Given entries START

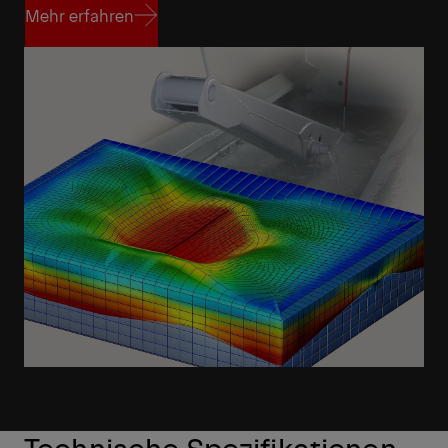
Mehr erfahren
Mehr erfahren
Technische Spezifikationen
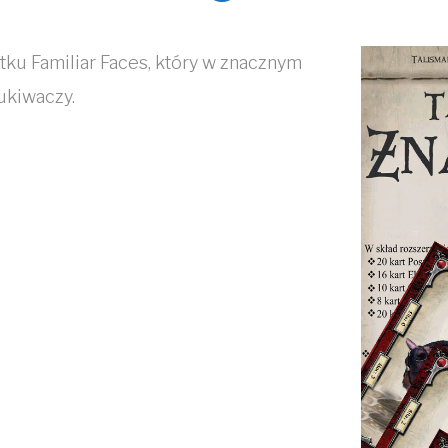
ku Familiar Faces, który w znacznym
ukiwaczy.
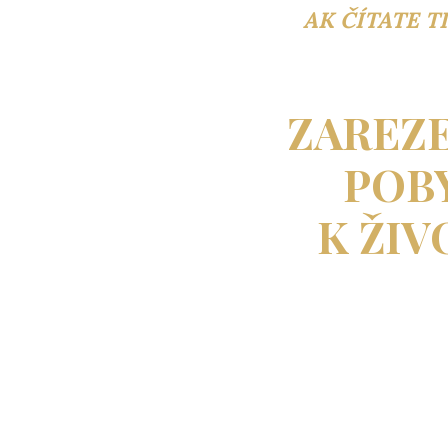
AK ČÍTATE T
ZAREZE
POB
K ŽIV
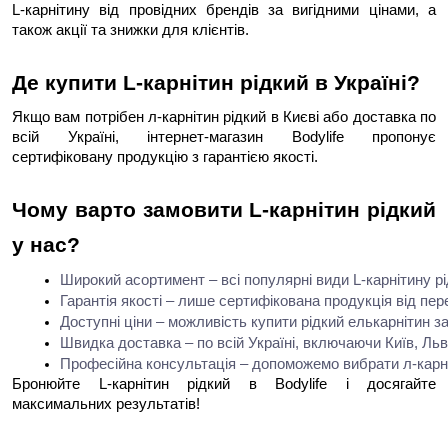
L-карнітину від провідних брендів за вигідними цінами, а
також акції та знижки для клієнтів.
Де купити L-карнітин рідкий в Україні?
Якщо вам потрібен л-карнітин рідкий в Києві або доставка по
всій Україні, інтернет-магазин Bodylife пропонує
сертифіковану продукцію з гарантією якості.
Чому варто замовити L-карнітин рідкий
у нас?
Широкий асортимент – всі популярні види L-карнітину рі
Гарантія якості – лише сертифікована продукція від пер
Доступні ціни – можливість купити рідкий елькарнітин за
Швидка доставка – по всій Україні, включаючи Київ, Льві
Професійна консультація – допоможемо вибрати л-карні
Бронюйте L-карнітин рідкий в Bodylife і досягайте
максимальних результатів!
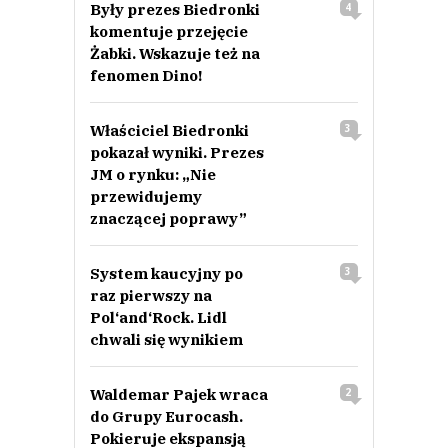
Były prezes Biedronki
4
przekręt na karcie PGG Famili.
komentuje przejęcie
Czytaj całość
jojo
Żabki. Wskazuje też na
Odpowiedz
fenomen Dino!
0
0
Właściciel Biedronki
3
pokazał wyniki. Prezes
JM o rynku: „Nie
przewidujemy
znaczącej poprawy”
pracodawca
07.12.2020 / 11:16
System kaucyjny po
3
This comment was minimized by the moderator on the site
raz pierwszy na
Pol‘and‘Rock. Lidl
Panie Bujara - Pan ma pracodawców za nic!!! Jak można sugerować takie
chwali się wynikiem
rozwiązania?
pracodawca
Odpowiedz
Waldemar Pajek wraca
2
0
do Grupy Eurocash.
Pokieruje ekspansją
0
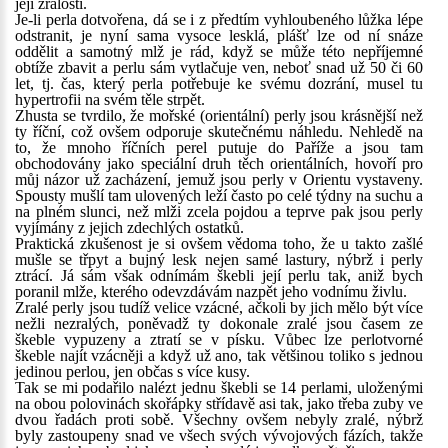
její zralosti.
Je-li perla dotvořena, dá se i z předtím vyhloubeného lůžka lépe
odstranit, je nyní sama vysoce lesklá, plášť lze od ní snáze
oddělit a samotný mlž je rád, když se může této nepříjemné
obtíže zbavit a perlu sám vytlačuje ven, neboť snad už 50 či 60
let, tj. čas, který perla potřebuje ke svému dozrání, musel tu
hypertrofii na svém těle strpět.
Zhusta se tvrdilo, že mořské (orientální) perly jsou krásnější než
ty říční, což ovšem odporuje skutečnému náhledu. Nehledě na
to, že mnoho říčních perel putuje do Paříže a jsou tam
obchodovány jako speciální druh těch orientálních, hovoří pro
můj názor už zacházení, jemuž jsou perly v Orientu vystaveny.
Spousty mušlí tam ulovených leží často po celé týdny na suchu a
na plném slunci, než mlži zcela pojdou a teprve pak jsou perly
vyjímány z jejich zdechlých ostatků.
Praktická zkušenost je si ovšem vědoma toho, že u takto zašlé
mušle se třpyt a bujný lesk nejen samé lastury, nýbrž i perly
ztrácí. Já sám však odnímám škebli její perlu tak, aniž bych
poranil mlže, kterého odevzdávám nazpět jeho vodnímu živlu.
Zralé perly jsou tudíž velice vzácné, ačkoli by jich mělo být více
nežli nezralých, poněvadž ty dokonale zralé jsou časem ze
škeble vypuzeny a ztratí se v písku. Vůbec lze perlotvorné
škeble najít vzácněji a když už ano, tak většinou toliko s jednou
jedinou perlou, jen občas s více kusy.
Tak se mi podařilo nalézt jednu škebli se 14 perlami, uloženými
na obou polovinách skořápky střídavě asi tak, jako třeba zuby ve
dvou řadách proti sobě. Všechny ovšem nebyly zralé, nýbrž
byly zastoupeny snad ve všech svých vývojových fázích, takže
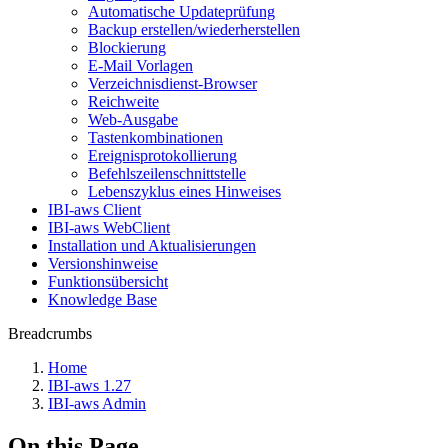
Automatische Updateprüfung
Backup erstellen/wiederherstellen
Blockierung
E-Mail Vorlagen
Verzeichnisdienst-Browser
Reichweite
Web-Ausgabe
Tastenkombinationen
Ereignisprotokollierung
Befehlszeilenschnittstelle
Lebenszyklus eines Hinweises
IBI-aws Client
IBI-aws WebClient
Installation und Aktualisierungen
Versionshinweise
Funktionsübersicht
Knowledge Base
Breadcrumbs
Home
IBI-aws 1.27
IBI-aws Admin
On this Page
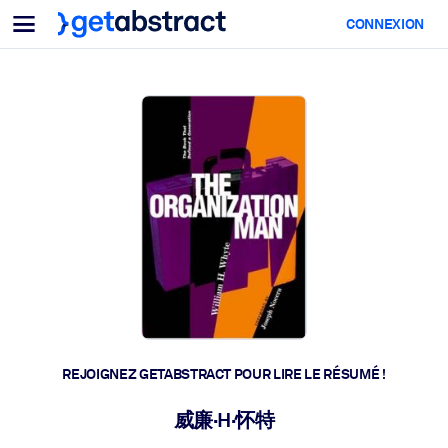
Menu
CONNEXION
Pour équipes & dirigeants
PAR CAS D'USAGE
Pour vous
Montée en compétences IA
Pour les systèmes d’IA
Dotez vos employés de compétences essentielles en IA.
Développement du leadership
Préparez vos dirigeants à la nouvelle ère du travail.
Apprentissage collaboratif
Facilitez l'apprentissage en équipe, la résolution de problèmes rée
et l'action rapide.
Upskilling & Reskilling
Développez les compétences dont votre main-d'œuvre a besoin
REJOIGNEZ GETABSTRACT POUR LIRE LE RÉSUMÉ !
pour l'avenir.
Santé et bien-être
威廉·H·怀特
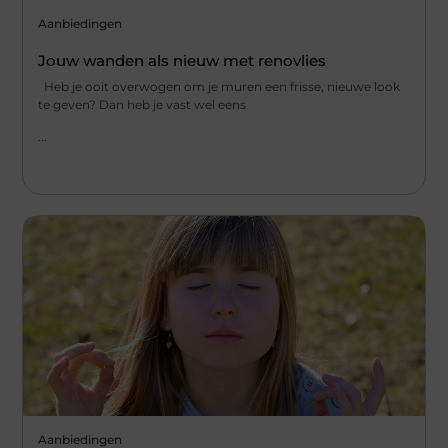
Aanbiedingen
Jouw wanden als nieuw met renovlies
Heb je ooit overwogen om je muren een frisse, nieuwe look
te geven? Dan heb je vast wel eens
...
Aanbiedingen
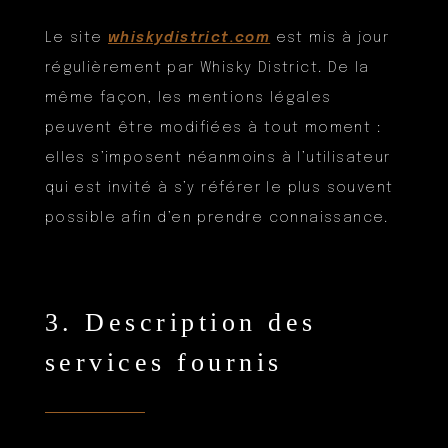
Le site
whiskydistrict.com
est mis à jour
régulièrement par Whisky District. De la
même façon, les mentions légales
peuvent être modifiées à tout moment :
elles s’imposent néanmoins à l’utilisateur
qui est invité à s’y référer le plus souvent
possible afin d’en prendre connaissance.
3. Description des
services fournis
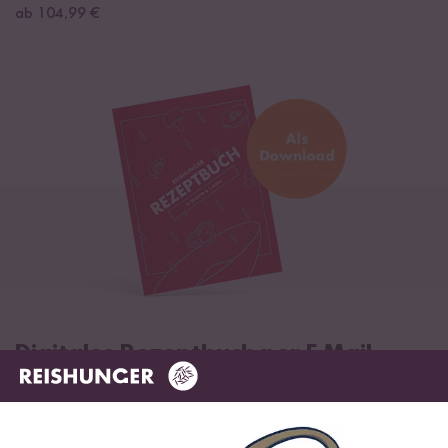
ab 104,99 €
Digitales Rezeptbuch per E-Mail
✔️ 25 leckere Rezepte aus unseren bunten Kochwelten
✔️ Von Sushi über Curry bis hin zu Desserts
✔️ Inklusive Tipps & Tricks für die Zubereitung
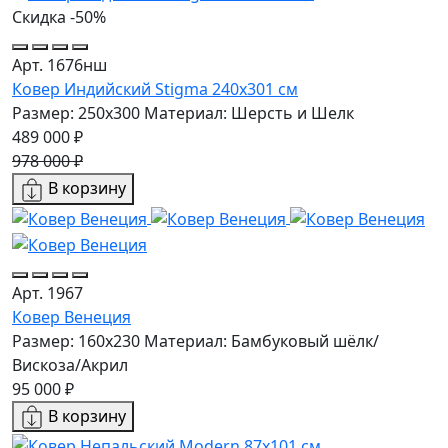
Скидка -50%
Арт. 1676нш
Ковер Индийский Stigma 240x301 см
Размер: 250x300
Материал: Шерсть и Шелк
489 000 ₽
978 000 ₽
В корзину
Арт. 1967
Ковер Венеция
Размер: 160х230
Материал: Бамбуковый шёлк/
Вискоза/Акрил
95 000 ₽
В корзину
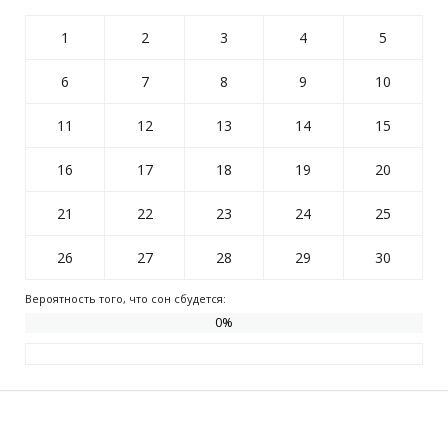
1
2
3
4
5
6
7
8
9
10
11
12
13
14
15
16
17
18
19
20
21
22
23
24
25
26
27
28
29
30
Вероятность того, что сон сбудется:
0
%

Given entries END

Go through the records and count every line with the word "jako"; the answer is the number alone.

» Answer to this task: 2